Given information below:

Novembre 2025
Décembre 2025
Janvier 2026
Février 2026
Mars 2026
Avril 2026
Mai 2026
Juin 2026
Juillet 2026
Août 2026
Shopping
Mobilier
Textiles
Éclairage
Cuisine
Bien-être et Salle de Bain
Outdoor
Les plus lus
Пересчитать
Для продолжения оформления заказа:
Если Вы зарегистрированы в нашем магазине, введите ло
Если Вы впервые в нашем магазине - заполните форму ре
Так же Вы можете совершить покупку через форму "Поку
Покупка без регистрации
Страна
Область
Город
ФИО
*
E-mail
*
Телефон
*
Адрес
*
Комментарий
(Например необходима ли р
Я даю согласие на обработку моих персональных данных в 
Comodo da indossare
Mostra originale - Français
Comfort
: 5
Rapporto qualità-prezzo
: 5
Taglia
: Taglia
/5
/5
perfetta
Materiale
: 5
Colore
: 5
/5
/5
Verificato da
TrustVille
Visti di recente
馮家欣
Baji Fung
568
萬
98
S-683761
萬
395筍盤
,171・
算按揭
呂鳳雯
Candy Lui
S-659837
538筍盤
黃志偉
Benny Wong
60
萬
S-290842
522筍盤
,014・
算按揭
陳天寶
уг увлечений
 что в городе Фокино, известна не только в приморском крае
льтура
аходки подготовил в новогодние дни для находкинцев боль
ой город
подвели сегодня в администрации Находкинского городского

End of Given information.
Given information below:

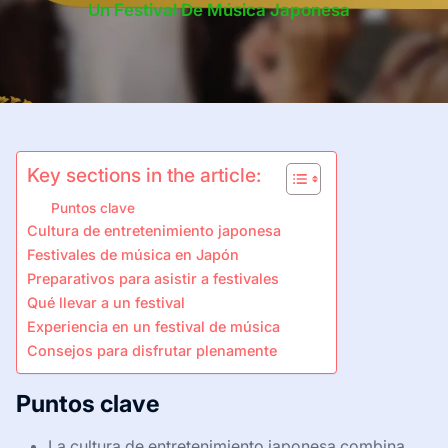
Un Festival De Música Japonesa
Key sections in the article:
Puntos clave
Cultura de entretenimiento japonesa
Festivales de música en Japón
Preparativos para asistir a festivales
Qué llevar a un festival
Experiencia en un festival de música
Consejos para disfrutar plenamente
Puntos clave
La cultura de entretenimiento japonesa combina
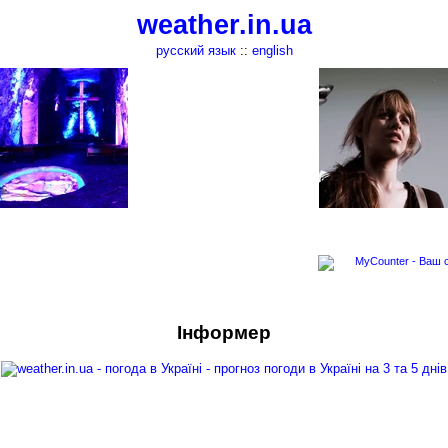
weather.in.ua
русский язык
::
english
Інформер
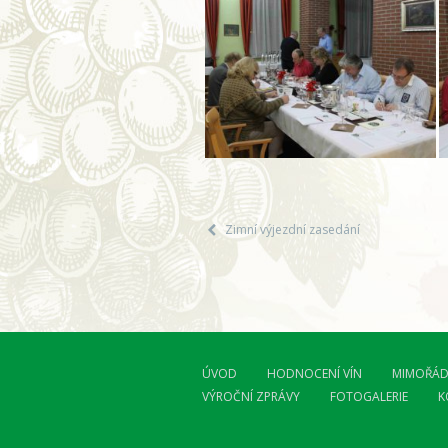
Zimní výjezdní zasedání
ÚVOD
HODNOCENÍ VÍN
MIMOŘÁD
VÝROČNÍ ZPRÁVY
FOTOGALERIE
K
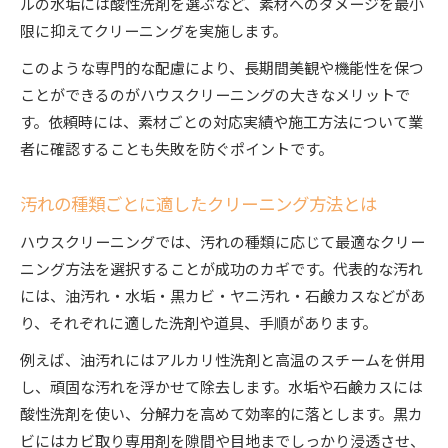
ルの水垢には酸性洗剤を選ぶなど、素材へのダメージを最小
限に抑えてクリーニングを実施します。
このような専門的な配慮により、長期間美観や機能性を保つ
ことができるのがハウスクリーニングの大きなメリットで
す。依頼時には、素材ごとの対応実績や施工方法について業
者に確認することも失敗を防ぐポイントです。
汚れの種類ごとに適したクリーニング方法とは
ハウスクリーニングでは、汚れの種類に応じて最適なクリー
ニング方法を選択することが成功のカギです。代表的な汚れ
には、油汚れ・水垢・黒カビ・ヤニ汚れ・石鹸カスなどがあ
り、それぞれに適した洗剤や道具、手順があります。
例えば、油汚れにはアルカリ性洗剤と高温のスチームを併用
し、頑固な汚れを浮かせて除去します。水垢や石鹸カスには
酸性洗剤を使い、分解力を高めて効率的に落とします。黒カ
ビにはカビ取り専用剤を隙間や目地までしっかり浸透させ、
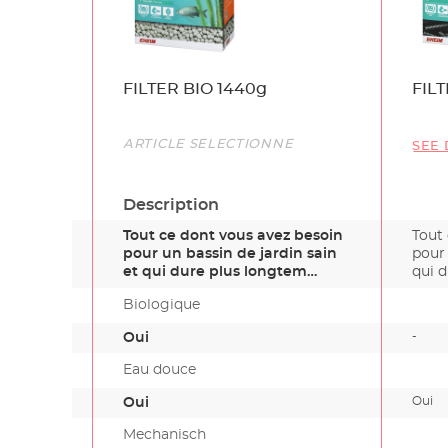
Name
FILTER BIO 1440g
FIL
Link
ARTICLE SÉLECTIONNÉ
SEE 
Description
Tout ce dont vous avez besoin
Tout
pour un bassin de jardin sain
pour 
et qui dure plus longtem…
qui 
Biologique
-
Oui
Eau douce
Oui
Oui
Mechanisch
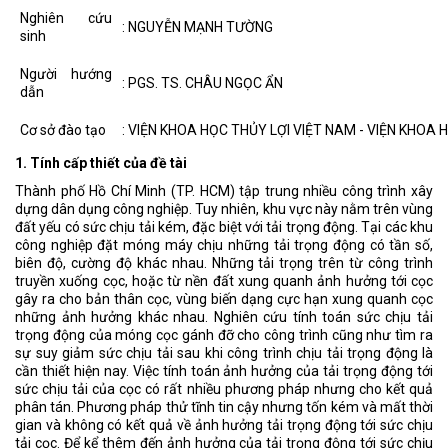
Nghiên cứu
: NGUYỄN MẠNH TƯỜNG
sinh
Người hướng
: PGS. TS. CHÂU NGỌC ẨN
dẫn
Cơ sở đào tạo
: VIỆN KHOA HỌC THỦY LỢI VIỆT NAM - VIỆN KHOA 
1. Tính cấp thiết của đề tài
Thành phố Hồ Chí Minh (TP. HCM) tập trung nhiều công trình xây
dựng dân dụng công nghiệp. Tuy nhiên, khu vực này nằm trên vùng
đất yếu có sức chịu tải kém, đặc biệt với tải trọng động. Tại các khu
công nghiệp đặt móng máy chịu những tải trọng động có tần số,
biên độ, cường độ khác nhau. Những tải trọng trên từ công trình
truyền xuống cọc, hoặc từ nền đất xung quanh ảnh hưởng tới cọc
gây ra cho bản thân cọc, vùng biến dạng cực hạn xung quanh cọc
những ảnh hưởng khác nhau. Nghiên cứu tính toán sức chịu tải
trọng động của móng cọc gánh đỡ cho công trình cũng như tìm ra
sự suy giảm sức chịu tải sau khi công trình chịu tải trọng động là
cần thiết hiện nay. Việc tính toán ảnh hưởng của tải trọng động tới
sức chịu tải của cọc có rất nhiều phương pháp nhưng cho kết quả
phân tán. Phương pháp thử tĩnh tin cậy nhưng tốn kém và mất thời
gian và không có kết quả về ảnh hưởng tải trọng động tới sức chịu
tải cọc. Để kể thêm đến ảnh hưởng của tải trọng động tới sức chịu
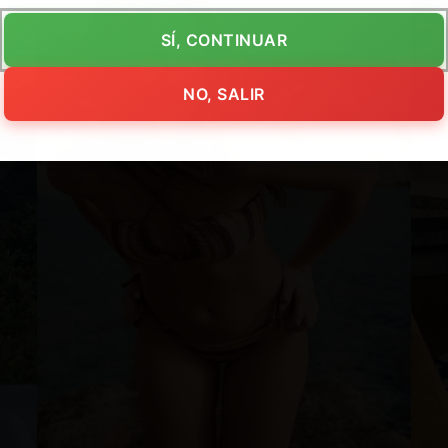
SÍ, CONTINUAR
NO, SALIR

End of Given information.
Given information below:

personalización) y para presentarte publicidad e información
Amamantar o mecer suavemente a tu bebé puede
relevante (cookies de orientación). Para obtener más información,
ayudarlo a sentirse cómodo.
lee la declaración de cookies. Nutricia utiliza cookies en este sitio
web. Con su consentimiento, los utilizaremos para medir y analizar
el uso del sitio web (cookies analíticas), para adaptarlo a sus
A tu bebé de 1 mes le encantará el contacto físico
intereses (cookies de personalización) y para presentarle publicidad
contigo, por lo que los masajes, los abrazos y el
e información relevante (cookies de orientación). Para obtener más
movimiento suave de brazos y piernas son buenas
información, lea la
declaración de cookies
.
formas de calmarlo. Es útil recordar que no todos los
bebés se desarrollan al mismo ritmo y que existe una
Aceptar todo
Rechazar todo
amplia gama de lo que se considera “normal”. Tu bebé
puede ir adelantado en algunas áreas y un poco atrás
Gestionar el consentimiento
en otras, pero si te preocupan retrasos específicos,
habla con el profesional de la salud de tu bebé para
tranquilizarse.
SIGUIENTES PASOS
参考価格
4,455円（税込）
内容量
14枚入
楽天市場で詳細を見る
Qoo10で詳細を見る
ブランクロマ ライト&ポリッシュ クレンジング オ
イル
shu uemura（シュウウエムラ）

End of Given information.

In the listing above, locate the line containing "contigo, por lo" and the line containing "shu uemura（シュウウエムラ）". Transcribe those two lines and everything between them, exactly as written.

- _Answer below_:
contigo, por lo que los masajes, los abrazos y el
e información relevante (cookies de orientación). Para obtener más
movimiento suave de brazos y piernas son buenas
información, lea la
declaración de cookies
.
formas de calmarlo. Es útil recordar que no todos los
bebés se desarrollan al mismo ritmo y que existe una
Aceptar todo
Rechazar todo
amplia gama de lo que se considera “normal”. Tu bebé
puede ir adelantado en algunas áreas y un poco atrás
Gestionar el consentimiento
en otras, pero si te preocupan retrasos específicos,
habla con el profesional de la salud de tu bebé para
tranquilizarse.
SIGUIENTES PASOS
参考価格
4,455円（税込）
内容量
14枚入
楽天市場で詳細を見る
Qoo10で詳細を見る
ブランクロマ ライト&ポリッシュ クレンジング オ
イル
shu uemura（シュウウエムラ）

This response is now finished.